The authors introduce ARStack, a protein structure prediction method that employs stacking ensemble learning to integrate AlphaFold2 and RoseTTAFold, significantly outperforming AlphaFold2 on two non-homologous protein sets and a test set of structures published after the base models.

Key Contributions

• This work introduces ARStack, a stacking ensemble method that combines AlphaFold2 and RoseTTAFold as baseline predictors. A neural network meta-model is trained to learn the mapping between baseline predictions and true protein conformations.
• The ensemble architecture significantly outperforms the standalone AlphaFold2 model in predicting three-dimensional protein structures.
• Evaluation employs two sets of non-homologous proteins and a test set of structures published after the baseline models.
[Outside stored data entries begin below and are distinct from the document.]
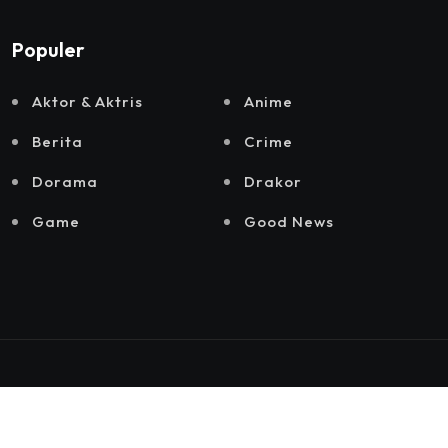
Populer
Aktor & Aktris
Anime
Berita
Crime
Dorama
Drakor
Game
Good News
© 2025 by
Hiyori Media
This benchmarking confirms the generalization capability of the stacking approach on unseen targets.

Introduction

Predicting a protein's three-dimensional structure from its amino acid sequence remains a foundational challenge in computational biology because structural accuracy directly enables functional insights and drug discovery. While deep learning models like AlphaFold2 and RoseTTAFold have dramatically advanced the field, each exhibits complementary strengths and occasional inaccuracies that limit standalone reliability. To address this, the authors leverage stacking ensemble machine learning to combine these two top-tier predictors into ARStack, a neural network meta-model that synthesizes their individual outputs. By training on diverse test sets, including proteins released after the baseline models, ARStack consistently outperforms AlphaFold2 alone, demonstrating that ensemble strategies can reliably push prediction accuracy beyond the current state of the art.

Dataset

• Dataset Composition and Sources: The authors construct three protein datasets sourced from the RCSB PDB, filtering for structures with at least 50 amino acids and unique Uniprot accession numbers. Proteins are organized into homologous sets using UniProtKB family annotations. Datasets 1 and 2 consist of human proteins selected for their medical relevance, while Dataset 3 contains structures published after the initial release of the structure predictors.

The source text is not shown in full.